North Dakota Survey Guide

Do I Need a Survey to Build a Fence in North Dakota?

Updated for 2026 · 7 min read · Property Owner Questions

Quick answer

North Dakota does not require a survey before building a fence, but PLSS boundary errors are common in rural ND. Learn when a survey protects you in 2026.

North Dakota Fence Law: What Property Owners Need to Know

North Dakota does not have a state law requiring a licensed land survey before installing a fence. You can legally build a fence without one. But in North Dakota's PLSS-based rural landscape, where fence lines have often been placed by tradition, informal agreement, or rough estimate over generations, skipping a survey before a major fence installation is a decision that carries real risk.

North Dakota's partition fence statute, NDCC Chapter 17-05, creates a legal framework for fences on or near property boundaries between adjoining owners. When a fence is placed in the wrong location, the consequences range from neighbor disputes to formal fence viewer proceedings to costly removal and relocation. A boundary survey before installation is the straightforward way to avoid that outcome.

North Dakota's Partition Fence Law

NDCC Chapter 17-05 governs partition fences in North Dakota. Adjoining property owners share responsibility for maintaining partition fences along shared boundaries. When owners cannot agree on fence construction or maintenance, either party can call fence viewers to resolve the dispute.

The central issue in any partition fence dispute is establishing exactly where the property line sits. In rural North Dakota, this is more complicated than it sounds. Section corners were set by General Land Office (GLO) surveyors in the 1870s through 1890s during the homestead era. Over 130 years of agricultural activity, many of those original iron posts and wooden stakes have been displaced by deep plowing, drainage ditch construction, road grading, and other farming operations.

Fences placed in the intervening generations were often put up based on where a farmer or neighbor thought the section line was, not where a licensed surveyor determined it to be. Those traditional fence lines can be off from the legal boundary by a few feet or by much more, particularly along long rural fence lines spanning a quarter-mile or more.

Why Rural North Dakota Has More Fence Line Disputes

North Dakota's flat eastern landscape, the Red River Valley and the former lakebed of glacial Lake Agassiz, makes boundary errors particularly consequential. Parcels are large, often measured in sections and quarter sections. A fence line that is five feet off the legal boundary at one corner of a section can represent many acres of disputed land by the time it runs a half-mile to the next corner.
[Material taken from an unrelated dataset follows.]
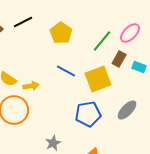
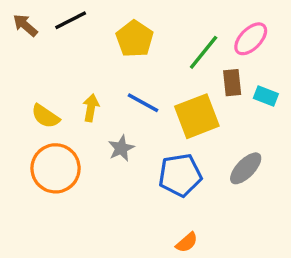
brown rectangle: (119, 59) -> (232, 83), turned -35
yellow arrow: (31, 86) -> (91, 108), moved, turned -70
gray star: (53, 143) -> (121, 148), moved

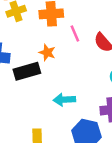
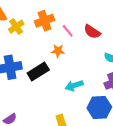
orange star: (47, 53) -> (58, 51), moved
In the rolling terrain of central and western North Dakota's Missouri Plateau, the physical landscape makes it harder to estimate where a straight section line runs across irregular ground. Old fence lines follow terrain features and convenience in ways that frequently diverge from the true legal boundary.

When ownership changes hands, what was a neighborly informal agreement about a fence location can become a formal boundary dispute between new owners who have no knowledge of or obligation to honor the old arrangement. A licensed PLS survey resolves the question definitively.

Urban Fence Requirements: Fargo, Bismarck, Grand Forks, and Minot

North Dakota's larger cities regulate fence installation through local zoning and permitting ordinances. In Fargo, residential fences over a certain height require a permit from the city's planning and building department. Permit applications typically require documentation of the fence's proposed location relative to property lines and required setbacks.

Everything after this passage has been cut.